Map Sheets:82J/16, 82O/1
Location:Tp23 R1, 2 W5
Lat/Long:50°59'N 114°08'W

Calgary is very fortunate to have within its city limits such a sparkling blue gem as Glenmore Reservoir (Fig. 1). This impoundment of the Elbow River not only provides more than half of the city water supply, but it also provides delightful relief from the urban landscape. Surrounded by parks and golf courses, it is a focus for recreation for many of the over half-million residents of this city. The reservoir is in the southwest portion of the city and is reached via 37 Street SW and 24 Street NW on the north side, via 14 Street SW and Heritage Drive on the east side and by 90 Avenue SW and 24 Street SW on the south side (inset, Fig. 1).

The Glenmore area was named by Sam Livingston, one of the first settlers in the area.
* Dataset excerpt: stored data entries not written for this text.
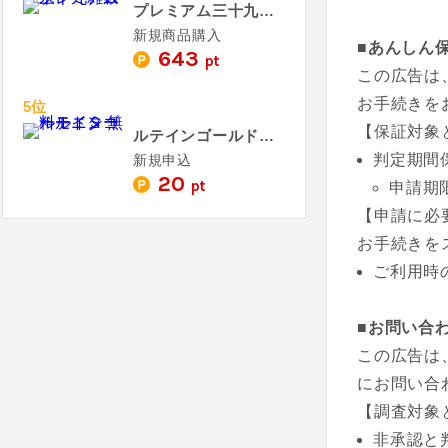
プレミアム三十九雑穀米
新規商品購入
■あんしん
643
pt
この広告は
お手続きを
5位
【保証対象
ルテインゴールドＳ 無料モニター
判定期間
新規申込
20
pt
申請期
【申請に必
お手続きを
ご利用時
■お問い合
この広告は
にお問い合
【調査対象
非承認と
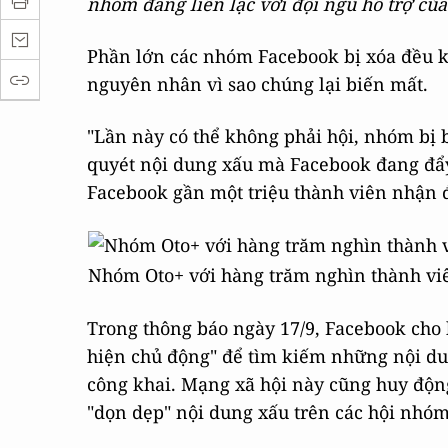
nhóm đang liên lạc với đội ngũ hỗ trợ củ
Phần lớn các nhóm Facebook bị xóa đều kh
nguyên nhân vì sao chúng lại biến mất.
"Lần này có thể không phải hội, nhóm bị b
quyét nội dung xấu mà Facebook đang đẩy
Facebook gần một triệu thành viên nhận 
Nhóm Oto+ với hàng trăm nghìn thành viê
Trong thông báo ngày 17/9, Facebook cho b
hiện chủ động" để tìm kiếm những nội du
công khai. Mạng xã hội này cũng huy động
"dọn dẹp" nội dung xấu trên các hội nhóm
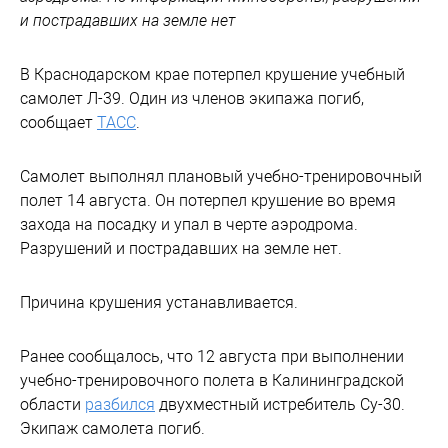
и пострадавших на земле нет
В Краснодарском крае потерпел крушение учебный
самолет Л-39. Один из членов экипажа погиб,
сообщает
ТАСС
.
Самолет выполнял плановый учебно-тренировочный
полет 14 августа. Он потерпел крушение во время
захода на посадку и упал в черте аэродрома.
Разрушений и пострадавших на земле нет.
Причина крушения устанавливается.
Ранее сообщалось, что 12 августа при выполнении
учебно-тренировочного полета в Калининградской
области
разбился
двухместный истребитель Су-30.
Экипаж самолета погиб.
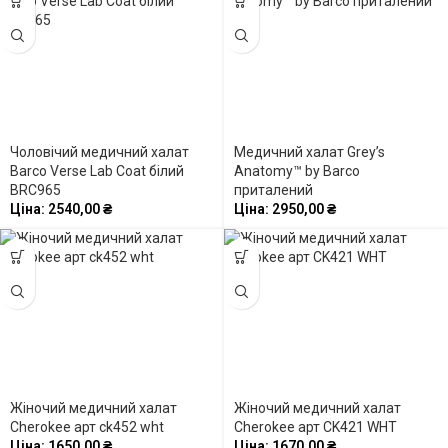
Чоловічий медичний халат
Медичний халат Grey’s
Barco Verse Lab Coat білий
Anatomy™ by Barco
BRC965
приталений
Ціна:
2540,00
₴
Ціна:
2950,00
₴
Жіночий медичний халат
Жіночий медичний халат
Cherokee арт ck452 wht
Cherokee арт CK421 WHT
Ціна:
1650,00
₴
Ціна:
1670,00
₴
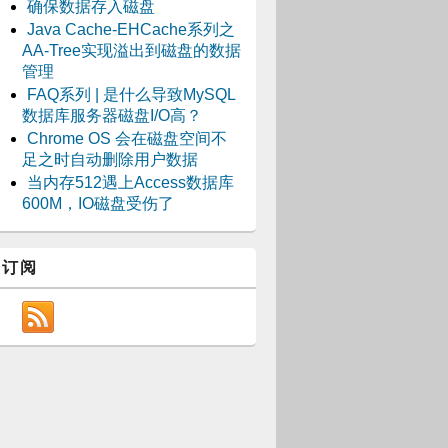
确保数据存入磁盘
Java Cache-EHCache系列之
AA-Tree实现溢出到磁盘的数据
管理
FAQ系列 | 是什么导致MySQL
数据库服务器磁盘I/O高？
Chrome OS 会在磁盘空间不
足之时自动删除用户数据
当内存512遇上Access数据库
600M，IO磁盘受伤了
订阅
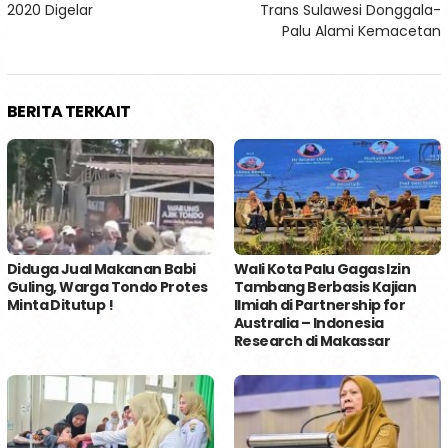
2020 Digelar
Trans Sulawesi Donggala-
Palu Alami Kemacetan
BERITA TERKAIT
Diduga Jual Makanan Babi
Wali Kota Palu Gagas Izin
Guling, Warga Tondo Protes
Tambang Berbasis Kajian
Minta Ditutup !
Ilmiah di Partnership for
Australia – Indonesia
Research di Makassar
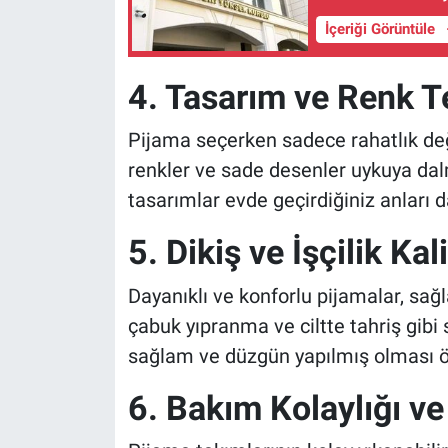
İçeriği Görüntüle
4. Tasarım ve Renk Te
Pijama seçerken sadece rahatlık değil
renkler ve sade desenler uykuya dalm
tasarımlar evde geçirdiğiniz anları da
5. Dikiş ve İşçilik Kal
Dayanıklı ve konforlu pijamalar, sağlam
çabuk yıpranma ve ciltte tahriş gibi 
sağlam ve düzgün yapılmış olması ö
6. Bakım Kolaylığı v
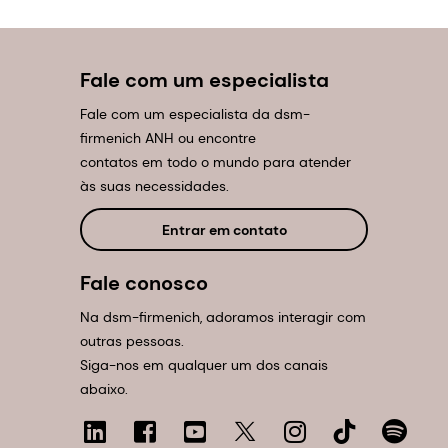
Fale com um especialista
Fale com um especialista da dsm-
firmenich ANH ou encontre
contatos em todo o mundo para atender
às suas necessidades.
Entrar em contato
Fale conosco
Na dsm-firmenich, adoramos interagir com
outras pessoas.
Siga-nos em qualquer um dos canais
abaixo.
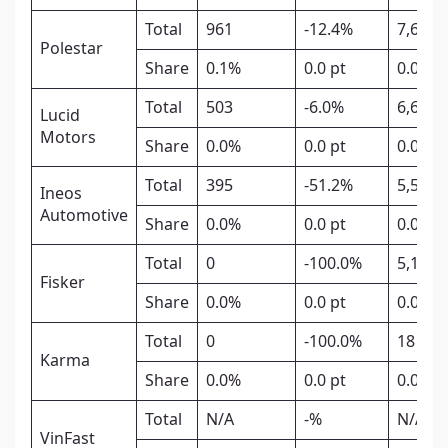
Total
961
-12.4%
7,633
Polestar
Share
0.1%
0.0 pt
0.0%
Total
503
-6.0%
6,604
Lucid
Motors
Share
0.0%
0.0 pt
0.0%
Total
395
-51.2%
5,565
Ineos
Automotive
Share
0.0%
0.0 pt
0.0%
Total
0
-100.0%
5,163
Fisker
Share
0.0%
0.0 pt
0.0%
Total
0
-100.0%
18
Karma
Share
0.0%
0.0 pt
0.0%
Total
N/A
-%
N/A
VinFast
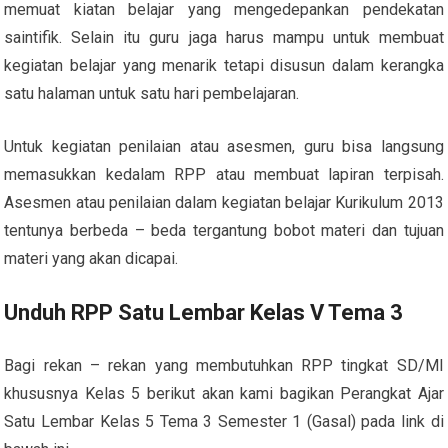
memuat kiatan belajar yang mengedepankan pendekatan
saintifik. Selain itu guru jaga harus mampu untuk membuat
kegiatan belajar yang menarik tetapi disusun dalam kerangka
satu halaman untuk satu hari pembelajaran.
Untuk kegiatan penilaian atau asesmen, guru bisa langsung
memasukkan kedalam RPP atau membuat lapiran terpisah.
Asesmen atau penilaian dalam kegiatan belajar Kurikulum 2013
tentunya berbeda – beda tergantung bobot materi dan tujuan
materi yang akan dicapai.
Unduh RPP Satu Lembar Kelas V Tema 3
Bagi rekan – rekan yang membutuhkan RPP tingkat SD/MI
khususnya Kelas 5 berikut akan kami bagikan Perangkat Ajar
Satu Lembar Kelas 5 Tema 3 Semester 1 (Gasal) pada link di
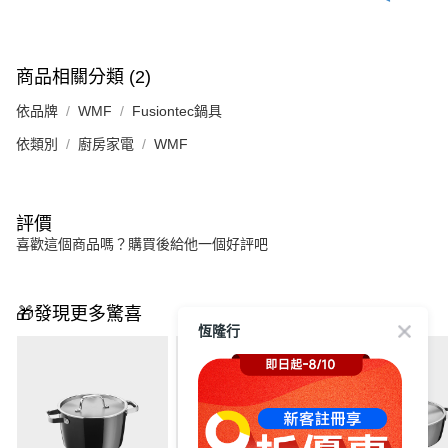
商品相關分類 (2)
依品牌
WMF
Fusiontec鍋具
依類別
廚房家電
WMF
評價
喜歡這個商品嗎？購買後給他一個好評吧
🎁發現更多驚喜
恆隆行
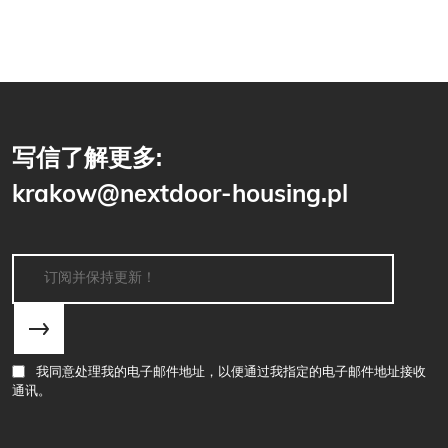
写信了解更多:
krakow@nextdoor-housing.pl
我同意处理我的电子邮件地址，以便通过我指定的电子邮件地址接收
通讯。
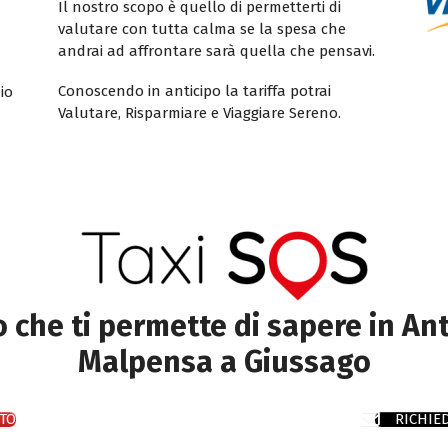
Il nostro scopo è quello di permetterti di
valutare con tutta calma se la spesa che
andrai ad affrontare sarà quella che pensavi.
Conoscendo in anticipo la tariffa potrai
io
Valutare, Risparmiare e Viaggiare Sereno.
to che ti permette di sapere in Ant
Malpensa a Giussago
TO
RICHIE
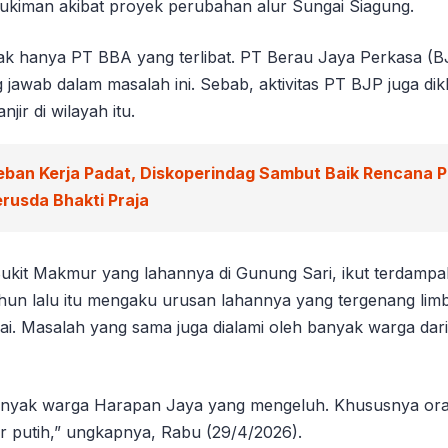
kiman akibat proyek perubahan alur Sungai Siagung.
 tak hanya PT BBA yang terlibat. PT Berau Jaya Perkasa (B
 jawab dalam masalah ini. Sebab, aktivitas PT BJP juga dik
ir di wilayah itu.
eban Kerja Padat, Diskoperindag Sambut Baik Rencana 
rusda Bhakti Praja
ukit Makmur yang lahannya di Gunung Sari, ikut terdampa
hun lalu itu mengaku urusan lahannya yang tergenang li
sai. Masalah yang sama juga dialami oleh banyak warga da
banyak warga Harapan Jaya yang mengeluh. Khususnya or
ir putih,” ungkapnya, Rabu (29/4/2026).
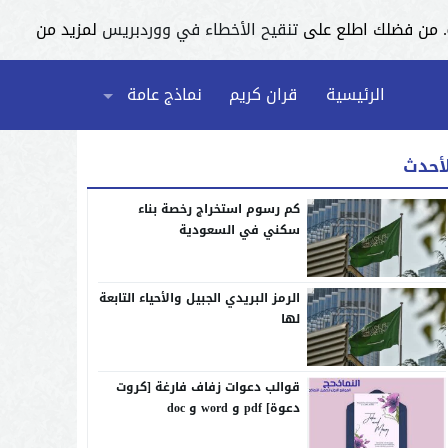
تنقيح الأخطاء في ووردبريس
لمزيد من
الرئيسية
قران كريم
نماذج عامة
لأحدث
كم رسوم استخراج رخصة بناء
سكني في السعودية
الرمز البريدي الجبيل والأحياء التابعة
لها
قوالب دعوات زفاف فارغة [كروت
دعوة] pdf و word و doc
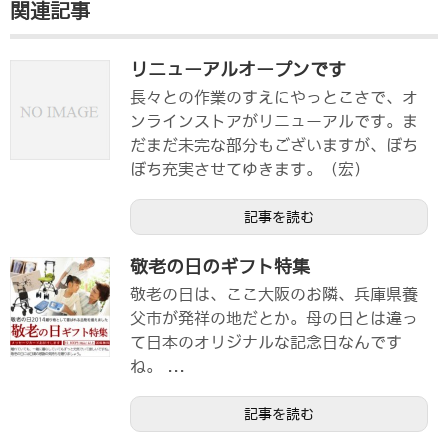
関連記事
リニューアルオープンです
長々との作業のすえにやっとこさで、オ
ンラインストアがリニューアルです。ま
だまだ未完な部分もございますが、ぼち
ぼち充実させてゆきます。（宏）
記事を読む
敬老の日のギフト特集
敬老の日は、ここ大阪のお隣、兵庫県養
父市が発祥の地だとか。母の日とは違っ
て日本のオリジナルな記念日なんです
ね。 ...
記事を読む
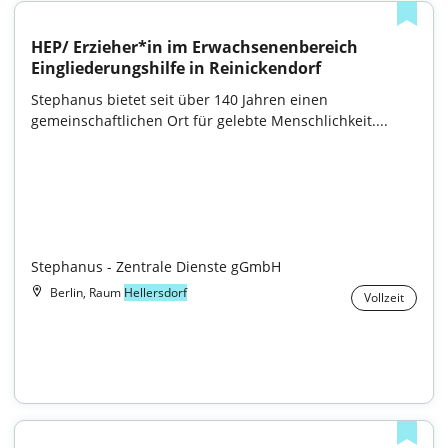
HEP/ Erzieher*in im Erwachsenenbereich 
Eingliederungshilfe in Reinickendorf
Stephanus bietet seit über 140 Jahren einen 
gemeinschaftlichen Ort für gelebte Menschlichkeit....

Stephanus - Zentrale Dienste gGmbH
Berlin, Raum
Hellersdorf
Vollzeit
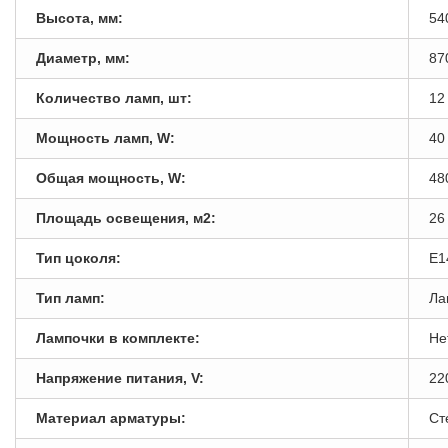
Высота, мм:
54
Диаметр, мм:
87
Количество ламп, шт:
12
Мощность ламп, W:
40
Общая мощность, W:
48
Площадь освещения, м2:
26
Тип цоколя:
E1
Тип ламп:
Ла
Лампочки в комплекте:
Не
Напряжение питания, V:
22
Материал арматуры:
Ст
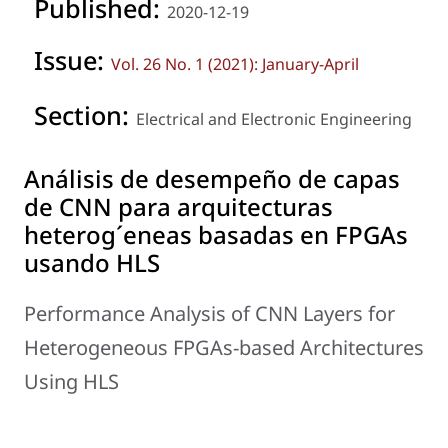
Published:
2020-12-19
Issue:
Vol. 26 No. 1 (2021): January-April
Section:
Electrical and Electronic Engineering
Análisis de desempeño de capas
de CNN para arquitecturas
heterog´eneas basadas en FPGAs
usando HLS
Performance Analysis of CNN Layers for
Heterogeneous FPGAs-based Architectures
Using HLS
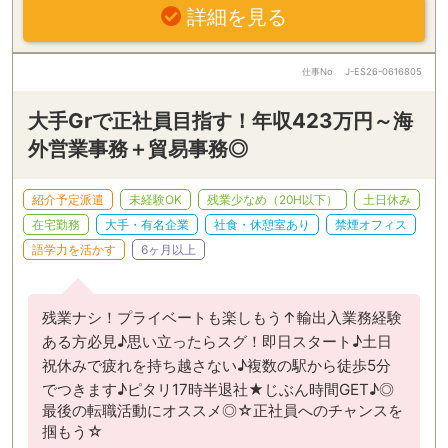
詳細を見る
仕事No
J-ES26-0616805
大手Grで正社員目指す！年収423万円～海
外営業事務＋貿易事務◎
紹介予定派遣
未経験OK
残業少なめ（20H以下）
土日休み
在宅勤務
大手・有名企業
社食・休憩室あり
禁煙オフィス
語学力を活かす
6ヶ月以上
残業ナシ！プライベートも楽しもう↑輸出入業務経験
ある方必見♪思い立ったらスグ！即日スタート♪土日
祝休みで疲れを持ち越さない♪複数の駅から徒歩5分
でつきます♪ピタリ17時半退社★じぶん時間GET♪◎
最後の転職活動にオススメ◎☆正社員へのチャンスを
掴もう☆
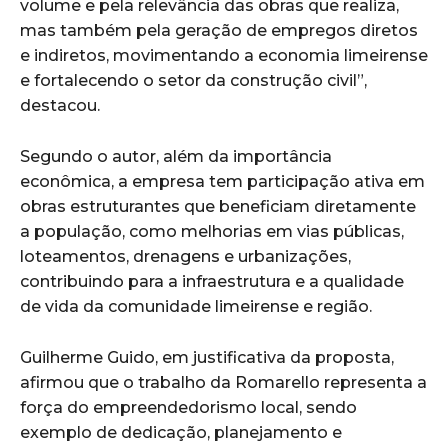
volume e pela relevância das obras que realiza,
mas também pela geração de empregos diretos
e indiretos, movimentando a economia limeirense
e fortalecendo o setor da construção civil”,
destacou.
Segundo o autor, além da importância
econômica, a empresa tem participação ativa em
obras estruturantes que beneficiam diretamente
a população, como melhorias em vias públicas,
loteamentos, drenagens e urbanizações,
contribuindo para a infraestrutura e a qualidade
de vida da comunidade limeirense e região.
Guilherme Guido, em justificativa da proposta,
afirmou que o trabalho da Romarello representa a
força do empreendedorismo local, sendo
exemplo de dedicação, planejamento e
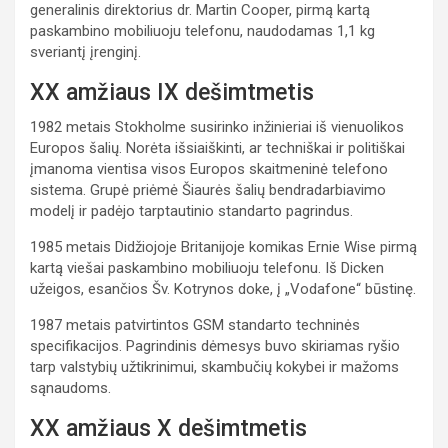
generalinis direktorius dr. Martin Cooper, pirmą kartą
paskambino mobiliuoju telefonu, naudodamas 1,1 kg
sveriantį įrenginį.
XX amžiaus IX dešimtmetis
1982 metais Stokholme susirinko inžinieriai iš vienuolikos
Europos šalių. Norėta išsiaiškinti, ar techniškai ir politiškai
įmanoma vientisa visos Europos skaitmeninė telefono
sistema. Grupė priėmė Šiaurės šalių bendradarbiavimo
modelį ir padėjo tarptautinio standarto pagrindus.
1985 metais Didžiojoje Britanijoje komikas Ernie Wise pirmą
kartą viešai paskambino mobiliuoju telefonu. Iš Dicken
užeigos, esančios Šv. Kotrynos doke, į „Vodafone“ būstinę.
1987 metais patvirtintos GSM standarto techninės
specifikacijos. Pagrindinis dėmesys buvo skiriamas ryšio
tarp valstybių užtikrinimui, skambučių kokybei ir mažoms
sąnaudoms.
XX amžiaus X dešimtmetis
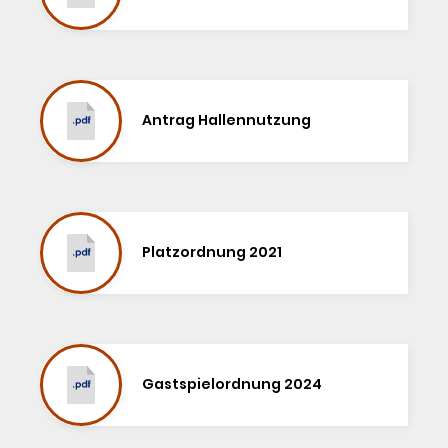
Antrag Hallennutzung
Platzordnung 2021
Gastspielordnung 2024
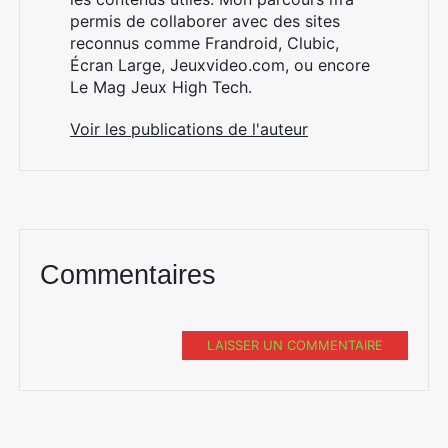
permis de collaborer avec des sites
reconnus comme Frandroid, Clubic,
Écran Large, Jeuxvideo.com, ou encore
Le Mag Jeux High Tech.
Voir les publications de l'auteur
Commentaires
LAISSER UN COMMENTAIRE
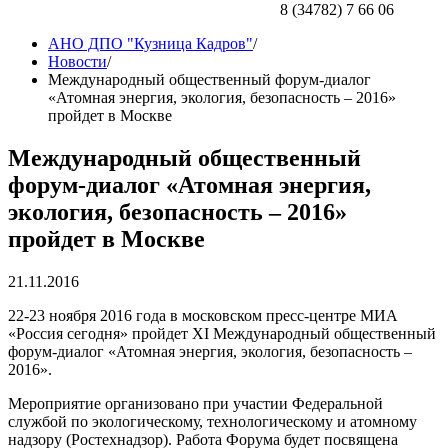
8 (34782) 7 66 06
АНО ДПО "Кузница Кадров"
/
Новости
/
Международный общественный форум-диалог
«Атомная энергия, экология, безопасность – 2016»
пройдет в Москве
Международный общественный
форум-диалог «Атомная энергия,
экология, безопасность – 2016»
пройдет в Москве
21.11.2016
22-23 ноября 2016 года в московском пресс-центре МИА
«Россия сегодня» пройдет XI Международный общественный
форум-диалог «Атомная энергия, экология, безопасность –
2016».
Мероприятие организовано при участии Федеральной
службой по экологическому, технологическому и атомному
надзору (Ростехнадзор). Работа Форума будет посвящена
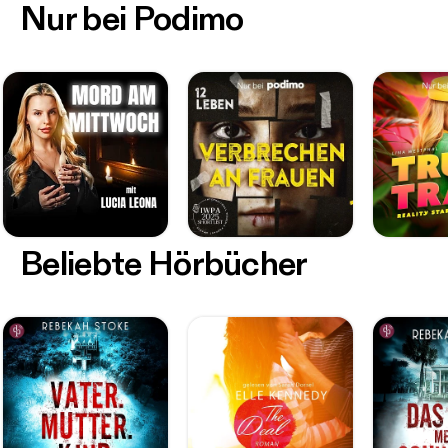
Nur bei Podimo
Beliebte Hörbücher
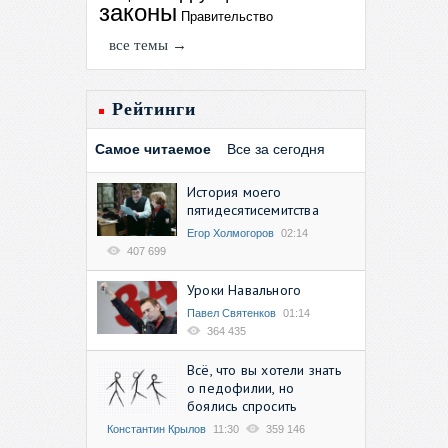
законы
Правительство
все темы →
Рейтинги
Самое читаемое
Все за сегодня
История моего
пятидесятисемитства
Егор Холмогоров
02:14
407 699
Уроки Навального
Павел Святенков
01:14
364 435
Всё, что вы хотели знать
о педофилии, но
боялись спросить
Константин Крылов
11:30
359 146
He built his home in the Elbow Valley in the 1860s and named the valley Glenmore, which is Gaelic for "big valley" and was the name of his home in Ireland (Calg. Field Nat. Soc. 1975). In 1932, the city of Calgary purchased the land for the reservoir and the Sarcee Indians transferred part of their reserve to the city, including the area of floodplain bounded by the last major meander of the Elbow River upstream of the reservoir. This area is named Weaselhead after the Sarcee Chief who lived there for about 50 years in the late nineteenth and early twentieth centuries (Calg. Field Nat. Soc. 1975). On 31 January 1933, the Glenmore Dam across the Elbow River was completed, and by that summer, Glenmore Reservoir had been created to provide a stable water supply for Calgary.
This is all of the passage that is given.